Review of Palace Album by Chapel Club

In my experience there are only two types of music fans; on the one hand, there are a bunch of people who own a copy of - I mean own a copy of as opposed to downloaded their favourite bits - the likes of Raw Power, Is This It, or John Grant's Queen of Denmark. And the other camp think that Interpol sound like Joy Division.

Chapel Club Palace Album

I say this because that second group, just by making the comparison, prove beyond doubt that they've never heard a single word that Ian Curtis' alien baritone ever crooned (Aside of course from those on the ubiquitous and almost ridiculously out of character Love Will Tear Us Apart) and by extension have been suckered by Paul Banks' rather effective PR people, along with a lazy rock hack or two.

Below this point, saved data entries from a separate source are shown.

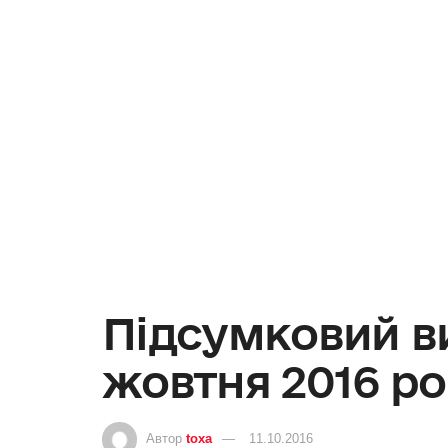
Підсумковий ви
жовтня 2016 р
Автор
toxa
11.10.2016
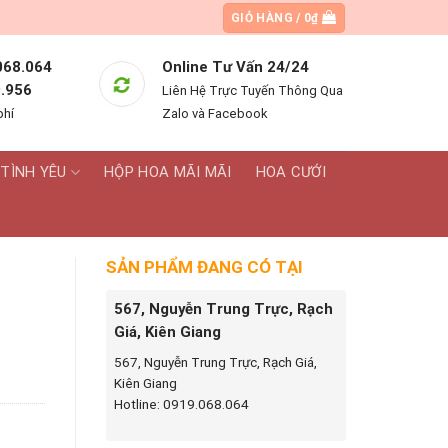
GIỎ HÀNG /
0
₫
068.064
Online Tư Vấn 24/24
.956
Liên Hệ Trực Tuyến Thông Qua
phí
Zalo và Facebook
TÌNH YÊU
HỘP HOA MÃI MÃI
HOA CƯỚI
SẢN PHẨM ĐANG CÓ TẠI
567, Nguyễn Trung Trực, Rạch
Giá, Kiên Giang
567, Nguyễn Trung Trực, Rạch Giá,
Kiên Giang
Hotline: 0919.068.064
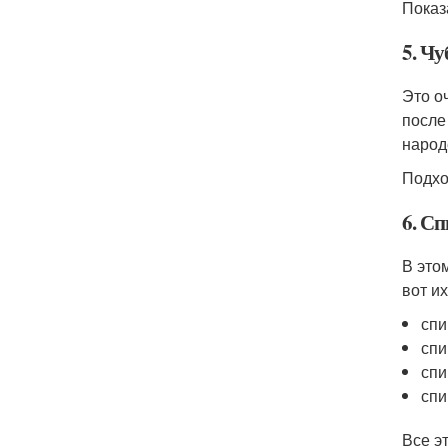
Показ
5. Ч
Это о
после
народ
Подхо
6. Сп
В это
вот и
спи
спи
спи
спи
Все э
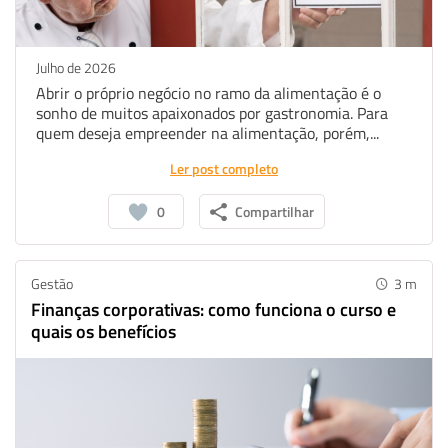
Julho de 2026
Abrir o próprio negócio no ramo da alimentação é o
sonho de muitos apaixonados por gastronomia. Para
quem deseja empreender na alimentação, porém,...
Ler post completo
0
Compartilhar
Gestão
3
m
Finanças corporativas: como funciona o curso e
quais os benefícios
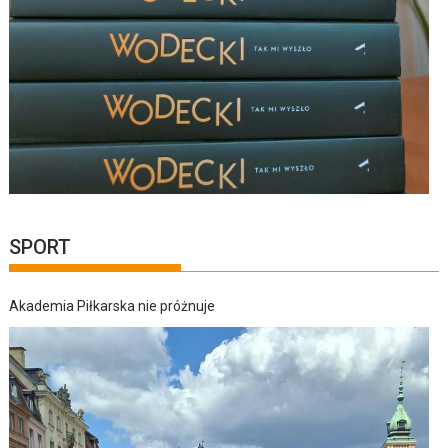
SPORT
Akademia Piłkarska nie próżnuje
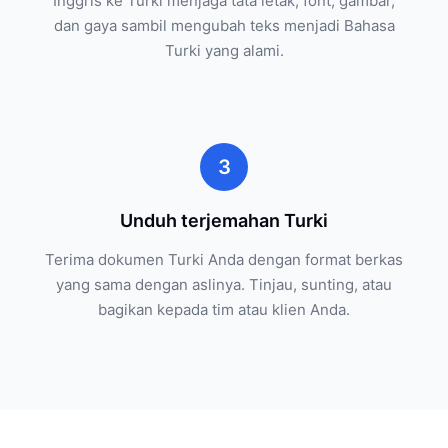
Inggris ke Turki menjaga tata letak, font, gambar,
dan gaya sambil mengubah teks menjadi Bahasa
Turki yang alami.
3
Unduh terjemahan Turki
Terima dokumen Turki Anda dengan format berkas
yang sama dengan aslinya. Tinjau, sunting, atau
bagikan kepada tim atau klien Anda.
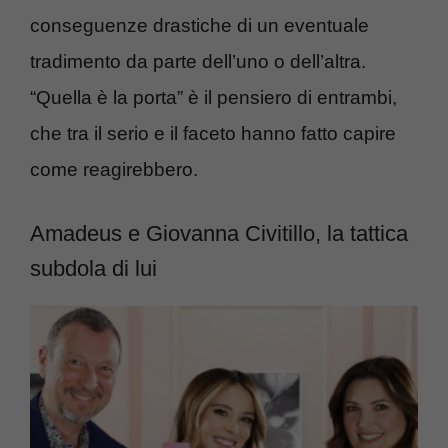
conseguenze drastiche di un eventuale
tradimento da parte dell’uno o dell’altra.
“Quella è la porta” è il pensiero di entrambi,
che tra il serio e il faceto hanno fatto capire
come reagirebbero.
Amadeus e Giovanna Civitillo, la tattica
subdola di lui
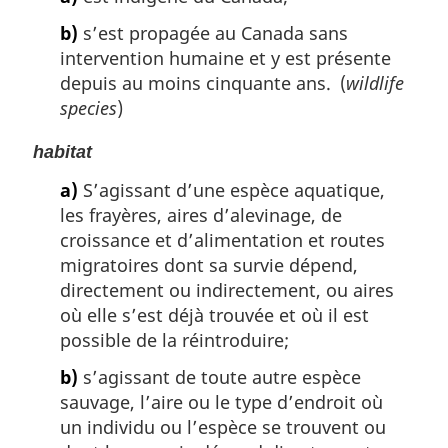
b)
s’est propagée au Canada sans
intervention humaine et y est présente
depuis au moins cinquante ans. (
wildlife
species
)
habitat
a)
S’agissant d’une espèce aquatique,
les frayères, aires d’alevinage, de
croissance et d’alimentation et routes
migratoires dont sa survie dépend,
directement ou indirectement, ou aires
où elle s’est déjà trouvée et où il est
possible de la réintroduire;
b)
s’agissant de toute autre espèce
sauvage, l’aire ou le type d’endroit où
un individu ou l’espèce se trouvent ou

Chapel Club are a London five piece who are full of post-punk ennui-lite, as defined by not by the old school philosophical weight of Nietzsche or Freud that weighed down tortured young men of the late seventies, but by modern-day keepers of our conscience like Charlie Brooker, and of a world with major problems like a broken iPhone. Seemingly keen to illustrate his debt to Northern ghosts of the last century, lead singer Lewis Bowman rounds out his fixated roots by making good on some vaguely intriguing Morrissey affectations, whilst his band mates create a sound which would look very much like Interpol>Editors>White Lies were it represented as some kind of family tree thing.

Nothing wrong with that I hear you say, and rather than considering subject matter like the transitory nature of human existence, Palace shows that these apparently winsome boys also care about sins of the flesh, a view illustrated most obviously on early single O Maybe I, as Bowman sings "O maybe I should f** around with someone else's wife" in a profane tribute to his mentor. Elsewhere what's on offer is of a more straightforward derivation, with both Five Trees and Blind harking back to the era when The Back Room seemed like the most important debut album in years.

Up to this point however, Palace is simply delivering yet more pop in middle class doom's clothing and for the previously mentioned guys who think that the most important Hook was the character in a Disney movie, that'll be just fine. The more intuitive will want to take a closer listen to its most involved, but conversely rewarding moments however; The Shore is six minutes of dreamy, fx heavy shoegaze that recalls the likes of early Ride, whilst the not much shorter Fine Light sounds like a weird hybrid of The Drums and Foals at their most somnambulant, until a hugely unexpected but thrilling mid-song tempo change. Either prove that, when stretched and back shifted, this is a sound that could escape the creative event horizon of perpetual Academy headliners. When it comes to clubs in general, I'm with Groucho Marx, but there is just the feeling that Chapel Club may convince me otherwise yet.